Ce que Myriam Bachir questionnait n’était pas vraiment le fait d’apporter des propositions mais plutôt la manière d’affiner ce processus d’accompagnement en réussissant à bien repartir des problématiques que les élu‧e‧s font émerger dans la première partie de l’accompagnement et ainsi d’offrir un cadre pour que les élu‧e‧s puissent adapter, modifier, questionner les propositions que les formateurs de Fréquence Commune apportent pour se les approprier et créer leur propre schéma d’organisation municipal.
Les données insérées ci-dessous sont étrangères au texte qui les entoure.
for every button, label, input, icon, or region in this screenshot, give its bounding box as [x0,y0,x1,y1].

Nous avons tous bien en tête le risque d’uniformisation des pratiques des communes du réseau que peut créer l’équipe de formateur‧trices de Fréquence Commune par l’apport de propositions pendant les accompagnements. Mais nous constatons que l’apport de ces propositions et de ces questionnements sont pour les équipes d’élu‧e‧s très souvent un atout indéniable. Cela répond en grande partie aux problématiques qu’ils soulèvent pendant la première matinée de formation et qui sont souvent les mêmes : circulation de l’information en interne, rôle du‧de la maire, réunions interminables où tout le monde donne son avis sous prétexte d’horizontalité du fonctionnement, manque d’efficacité dans les prises de décisions, retour à des formes de prises de pouvoir par quelques uns souvent faute d’efficacité dans la prise de décision collective, etc.
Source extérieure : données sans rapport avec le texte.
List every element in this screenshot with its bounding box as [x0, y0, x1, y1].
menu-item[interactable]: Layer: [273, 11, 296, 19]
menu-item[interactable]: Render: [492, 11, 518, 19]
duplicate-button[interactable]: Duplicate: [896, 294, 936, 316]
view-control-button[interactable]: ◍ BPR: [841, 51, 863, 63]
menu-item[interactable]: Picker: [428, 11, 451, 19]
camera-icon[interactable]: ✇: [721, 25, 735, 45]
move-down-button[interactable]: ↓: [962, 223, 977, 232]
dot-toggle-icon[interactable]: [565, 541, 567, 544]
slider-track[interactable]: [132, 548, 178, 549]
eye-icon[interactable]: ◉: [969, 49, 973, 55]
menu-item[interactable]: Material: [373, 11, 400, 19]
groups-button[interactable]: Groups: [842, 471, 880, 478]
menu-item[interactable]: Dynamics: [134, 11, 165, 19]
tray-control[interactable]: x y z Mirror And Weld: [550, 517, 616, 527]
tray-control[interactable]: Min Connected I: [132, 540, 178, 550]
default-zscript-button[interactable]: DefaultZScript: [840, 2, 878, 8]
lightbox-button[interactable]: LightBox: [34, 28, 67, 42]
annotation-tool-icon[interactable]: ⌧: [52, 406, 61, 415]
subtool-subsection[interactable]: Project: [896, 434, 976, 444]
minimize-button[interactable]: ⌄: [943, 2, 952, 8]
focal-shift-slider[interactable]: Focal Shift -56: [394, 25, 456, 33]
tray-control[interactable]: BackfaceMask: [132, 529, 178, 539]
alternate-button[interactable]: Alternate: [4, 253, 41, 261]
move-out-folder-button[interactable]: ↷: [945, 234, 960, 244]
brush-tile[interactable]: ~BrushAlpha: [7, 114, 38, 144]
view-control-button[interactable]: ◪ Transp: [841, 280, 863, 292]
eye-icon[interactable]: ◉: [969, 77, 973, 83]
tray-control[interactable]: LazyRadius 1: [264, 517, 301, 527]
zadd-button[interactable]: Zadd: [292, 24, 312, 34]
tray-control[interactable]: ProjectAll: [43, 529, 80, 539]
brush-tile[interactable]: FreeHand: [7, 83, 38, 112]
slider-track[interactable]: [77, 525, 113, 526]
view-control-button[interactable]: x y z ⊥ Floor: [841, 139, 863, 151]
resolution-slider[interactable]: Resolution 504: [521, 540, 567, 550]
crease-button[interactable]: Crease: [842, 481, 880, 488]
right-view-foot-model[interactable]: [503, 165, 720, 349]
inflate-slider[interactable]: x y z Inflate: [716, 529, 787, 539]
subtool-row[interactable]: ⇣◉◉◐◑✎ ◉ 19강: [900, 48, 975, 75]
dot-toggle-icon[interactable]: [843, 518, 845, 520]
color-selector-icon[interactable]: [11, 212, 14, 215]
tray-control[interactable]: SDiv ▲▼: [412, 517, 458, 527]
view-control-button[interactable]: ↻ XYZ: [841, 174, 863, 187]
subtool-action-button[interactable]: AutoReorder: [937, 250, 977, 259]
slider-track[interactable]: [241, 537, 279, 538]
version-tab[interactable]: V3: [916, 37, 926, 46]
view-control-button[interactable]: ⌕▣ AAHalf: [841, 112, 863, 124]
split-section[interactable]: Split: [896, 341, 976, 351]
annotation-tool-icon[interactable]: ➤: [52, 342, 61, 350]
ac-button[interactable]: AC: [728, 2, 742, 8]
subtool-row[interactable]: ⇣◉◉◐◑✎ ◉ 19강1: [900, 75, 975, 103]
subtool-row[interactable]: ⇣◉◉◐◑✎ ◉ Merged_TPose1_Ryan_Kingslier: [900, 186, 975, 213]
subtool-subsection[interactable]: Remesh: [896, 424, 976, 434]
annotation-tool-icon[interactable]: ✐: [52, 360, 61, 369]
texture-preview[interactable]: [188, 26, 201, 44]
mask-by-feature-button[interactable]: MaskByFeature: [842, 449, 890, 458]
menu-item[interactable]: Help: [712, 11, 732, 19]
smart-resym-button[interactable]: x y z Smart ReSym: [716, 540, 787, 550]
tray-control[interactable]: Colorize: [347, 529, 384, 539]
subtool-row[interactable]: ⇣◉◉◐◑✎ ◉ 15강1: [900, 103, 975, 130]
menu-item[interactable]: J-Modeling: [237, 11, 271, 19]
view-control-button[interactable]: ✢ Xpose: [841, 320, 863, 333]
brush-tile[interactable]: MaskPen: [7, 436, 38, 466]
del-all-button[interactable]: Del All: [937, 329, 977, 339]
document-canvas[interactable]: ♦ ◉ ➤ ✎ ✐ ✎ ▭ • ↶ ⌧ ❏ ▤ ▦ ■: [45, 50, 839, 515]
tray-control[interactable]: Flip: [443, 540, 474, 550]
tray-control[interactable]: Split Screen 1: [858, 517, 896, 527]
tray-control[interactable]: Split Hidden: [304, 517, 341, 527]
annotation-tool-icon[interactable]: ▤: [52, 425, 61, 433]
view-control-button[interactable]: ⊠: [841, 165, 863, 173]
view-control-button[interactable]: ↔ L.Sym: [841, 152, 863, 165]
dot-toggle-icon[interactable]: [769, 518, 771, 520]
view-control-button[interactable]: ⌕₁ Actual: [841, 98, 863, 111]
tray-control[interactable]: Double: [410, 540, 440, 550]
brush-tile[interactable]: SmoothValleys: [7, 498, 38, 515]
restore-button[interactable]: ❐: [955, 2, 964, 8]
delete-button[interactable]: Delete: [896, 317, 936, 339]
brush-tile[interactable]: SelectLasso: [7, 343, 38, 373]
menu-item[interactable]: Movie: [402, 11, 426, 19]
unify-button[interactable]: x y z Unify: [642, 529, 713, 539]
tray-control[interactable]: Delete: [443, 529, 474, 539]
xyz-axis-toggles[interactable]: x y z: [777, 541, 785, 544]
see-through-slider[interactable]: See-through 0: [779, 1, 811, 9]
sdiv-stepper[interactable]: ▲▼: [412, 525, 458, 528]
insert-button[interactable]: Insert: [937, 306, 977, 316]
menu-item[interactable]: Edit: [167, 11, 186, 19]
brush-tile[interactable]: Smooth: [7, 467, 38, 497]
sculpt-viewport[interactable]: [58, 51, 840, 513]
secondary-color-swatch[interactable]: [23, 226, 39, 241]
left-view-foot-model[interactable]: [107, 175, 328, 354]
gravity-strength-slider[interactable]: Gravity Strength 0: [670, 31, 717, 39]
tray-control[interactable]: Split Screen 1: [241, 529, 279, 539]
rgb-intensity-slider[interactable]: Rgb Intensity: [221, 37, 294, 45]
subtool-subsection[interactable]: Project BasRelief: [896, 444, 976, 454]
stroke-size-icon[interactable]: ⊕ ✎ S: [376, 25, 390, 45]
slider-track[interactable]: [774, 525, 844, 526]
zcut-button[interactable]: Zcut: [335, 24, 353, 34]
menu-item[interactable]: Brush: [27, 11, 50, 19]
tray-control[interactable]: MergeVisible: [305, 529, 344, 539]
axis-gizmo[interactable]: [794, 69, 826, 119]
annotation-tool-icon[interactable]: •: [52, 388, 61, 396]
De plus, comme le souligne Tristan Rechid (formateur chez Fréquence Commune), « les idées que l’on apporte au groupe lors des accompagnements ne sont pas sorties du chapeau, ce sont le fruit de plusieurs années de travail de terrain avec les autres communes, ce sont les élu‧e‧s que l’on a accompagné qui ont trouvé cette base de nouvelle organisation communal : le pouvoir exécutif est séparé du pouvoir politique et ce sont les groupes de travail qui deviennent des lieux de pouvoir et de décisions ouverts aux habitant‧e‧s. Pour nous en tant que formateur‧trices tout est une question de dosage à trouver dans les accompagnement, trouver la juste manière de partager les pratiques d’ailleurs tout en laissant un maximum de place à l’émergence collective du groupe« . C’est un questionnement et une vigilance qui nous traversera sûrement pendant longtemps dans l’organisation de nos accompagnements.
Le mot de la fin
En première impression, Myriam a souligné le caractère innovant, en laissant échapper le qualificatif « révolutionnaire », que pourrait engendrer cette distinction entre l’instance politique et l’instance exécutive dans les communes ainsi que l’organisation de la co-construction et de la co-décision, non plus au centre de l’organisation historiquement dans le bureau municipal mais bien dans les instances périphériques que sont les groupes de travail ouverts aux habitant‧e‧s. Elle souligne également le très grand intérêt de l’accompagnement qui offre un cadre de remise en question du fonctionnement municipal ancré depuis 200 ans, sanctuarisé dans le droit de l’organisation des municipalités : rôle du conseil municipal, règlement intérieur, rôle des bureaux municipaux, rôle du maire et des élu‧e‧s, etc.